Jupiter at 22:00 BST on 15th May

Jupiter will be at opposition at midnight on 9 th May (01:00 BST). This means it will due south when the Sun is due north (but below the horizon). Jupiter will be at its very best position for observing at this time. Jupiter's inner moon Io will also be transiting the planet. It will be interesting to watch the transit with a telescope because the shadow of Io will be directly behind Io and only just be visible on Jupiter.

Mars, Saturn and Jupiter at 02:00 BST on 15th April

SATURN will be visible in the early morning sky close to the south eastern horizon. The ringed planet rises at about midnight this month, this about 4 hours before the Sun. The view of Saturn will not be good this year as it will be close to the horizon. It is observable in the south east from 01:30 until the sky begins to brighten at about 04:30 which is about half an hour before sunrise.

URANUS will not be observable this month as it is too close to the Sun after its conjunction with the Sun last month.
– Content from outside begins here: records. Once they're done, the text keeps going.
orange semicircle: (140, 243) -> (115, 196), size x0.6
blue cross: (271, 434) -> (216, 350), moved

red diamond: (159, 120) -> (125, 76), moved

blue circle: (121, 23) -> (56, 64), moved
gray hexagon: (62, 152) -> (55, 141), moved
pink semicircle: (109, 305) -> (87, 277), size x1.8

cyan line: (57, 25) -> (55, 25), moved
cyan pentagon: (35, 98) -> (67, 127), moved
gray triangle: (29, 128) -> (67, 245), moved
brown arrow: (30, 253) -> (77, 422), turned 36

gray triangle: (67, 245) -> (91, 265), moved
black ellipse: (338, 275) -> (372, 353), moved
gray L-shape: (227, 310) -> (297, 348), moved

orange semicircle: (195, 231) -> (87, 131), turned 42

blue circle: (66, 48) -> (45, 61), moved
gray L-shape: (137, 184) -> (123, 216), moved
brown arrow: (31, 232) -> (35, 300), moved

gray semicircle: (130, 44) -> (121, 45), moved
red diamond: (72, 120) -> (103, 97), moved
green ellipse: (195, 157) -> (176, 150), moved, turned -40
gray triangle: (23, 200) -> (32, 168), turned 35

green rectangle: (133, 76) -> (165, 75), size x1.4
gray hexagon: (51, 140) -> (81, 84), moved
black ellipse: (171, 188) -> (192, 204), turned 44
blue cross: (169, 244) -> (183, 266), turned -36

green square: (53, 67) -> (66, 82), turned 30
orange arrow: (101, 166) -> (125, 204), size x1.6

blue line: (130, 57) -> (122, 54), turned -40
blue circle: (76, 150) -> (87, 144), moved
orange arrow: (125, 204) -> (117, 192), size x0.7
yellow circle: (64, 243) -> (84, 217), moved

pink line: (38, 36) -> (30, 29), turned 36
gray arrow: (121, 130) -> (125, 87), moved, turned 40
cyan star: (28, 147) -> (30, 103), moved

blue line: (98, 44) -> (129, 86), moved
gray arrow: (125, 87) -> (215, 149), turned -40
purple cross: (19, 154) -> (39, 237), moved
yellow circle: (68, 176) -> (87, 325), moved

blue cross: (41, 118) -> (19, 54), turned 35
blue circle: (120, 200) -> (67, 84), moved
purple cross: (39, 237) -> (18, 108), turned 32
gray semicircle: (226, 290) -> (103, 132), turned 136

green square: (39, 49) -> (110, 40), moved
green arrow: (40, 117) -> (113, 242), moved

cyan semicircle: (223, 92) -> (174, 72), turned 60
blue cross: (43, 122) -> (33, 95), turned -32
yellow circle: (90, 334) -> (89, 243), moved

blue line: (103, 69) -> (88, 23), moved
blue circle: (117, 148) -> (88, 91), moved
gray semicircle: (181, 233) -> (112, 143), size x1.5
NEPTUNE will not be easy to see this month as it rises over the south eastern horizon at 02:00 so it will be in the brightening sky before the Sun rises at 04:00. See the Mercury chart.


There were a few small sunspots visible during April but the main active phase of the Solar Cycle is now over.

The Sun rises at 05:30 at the beginning of the month and at 04:50 by the end of the month. It will be setting at 20:20 at the beginning and 21:05 at the end of the month.


Last Quarter will be on 8th May

New Moon will be on 15th May

First Quarter will be on 22nd May

Full Moon will be on 29th May

The thin crescent of the New Moon should be visible in the west after sunset on the 18th May and will be a good target for binoculars or a small telescope.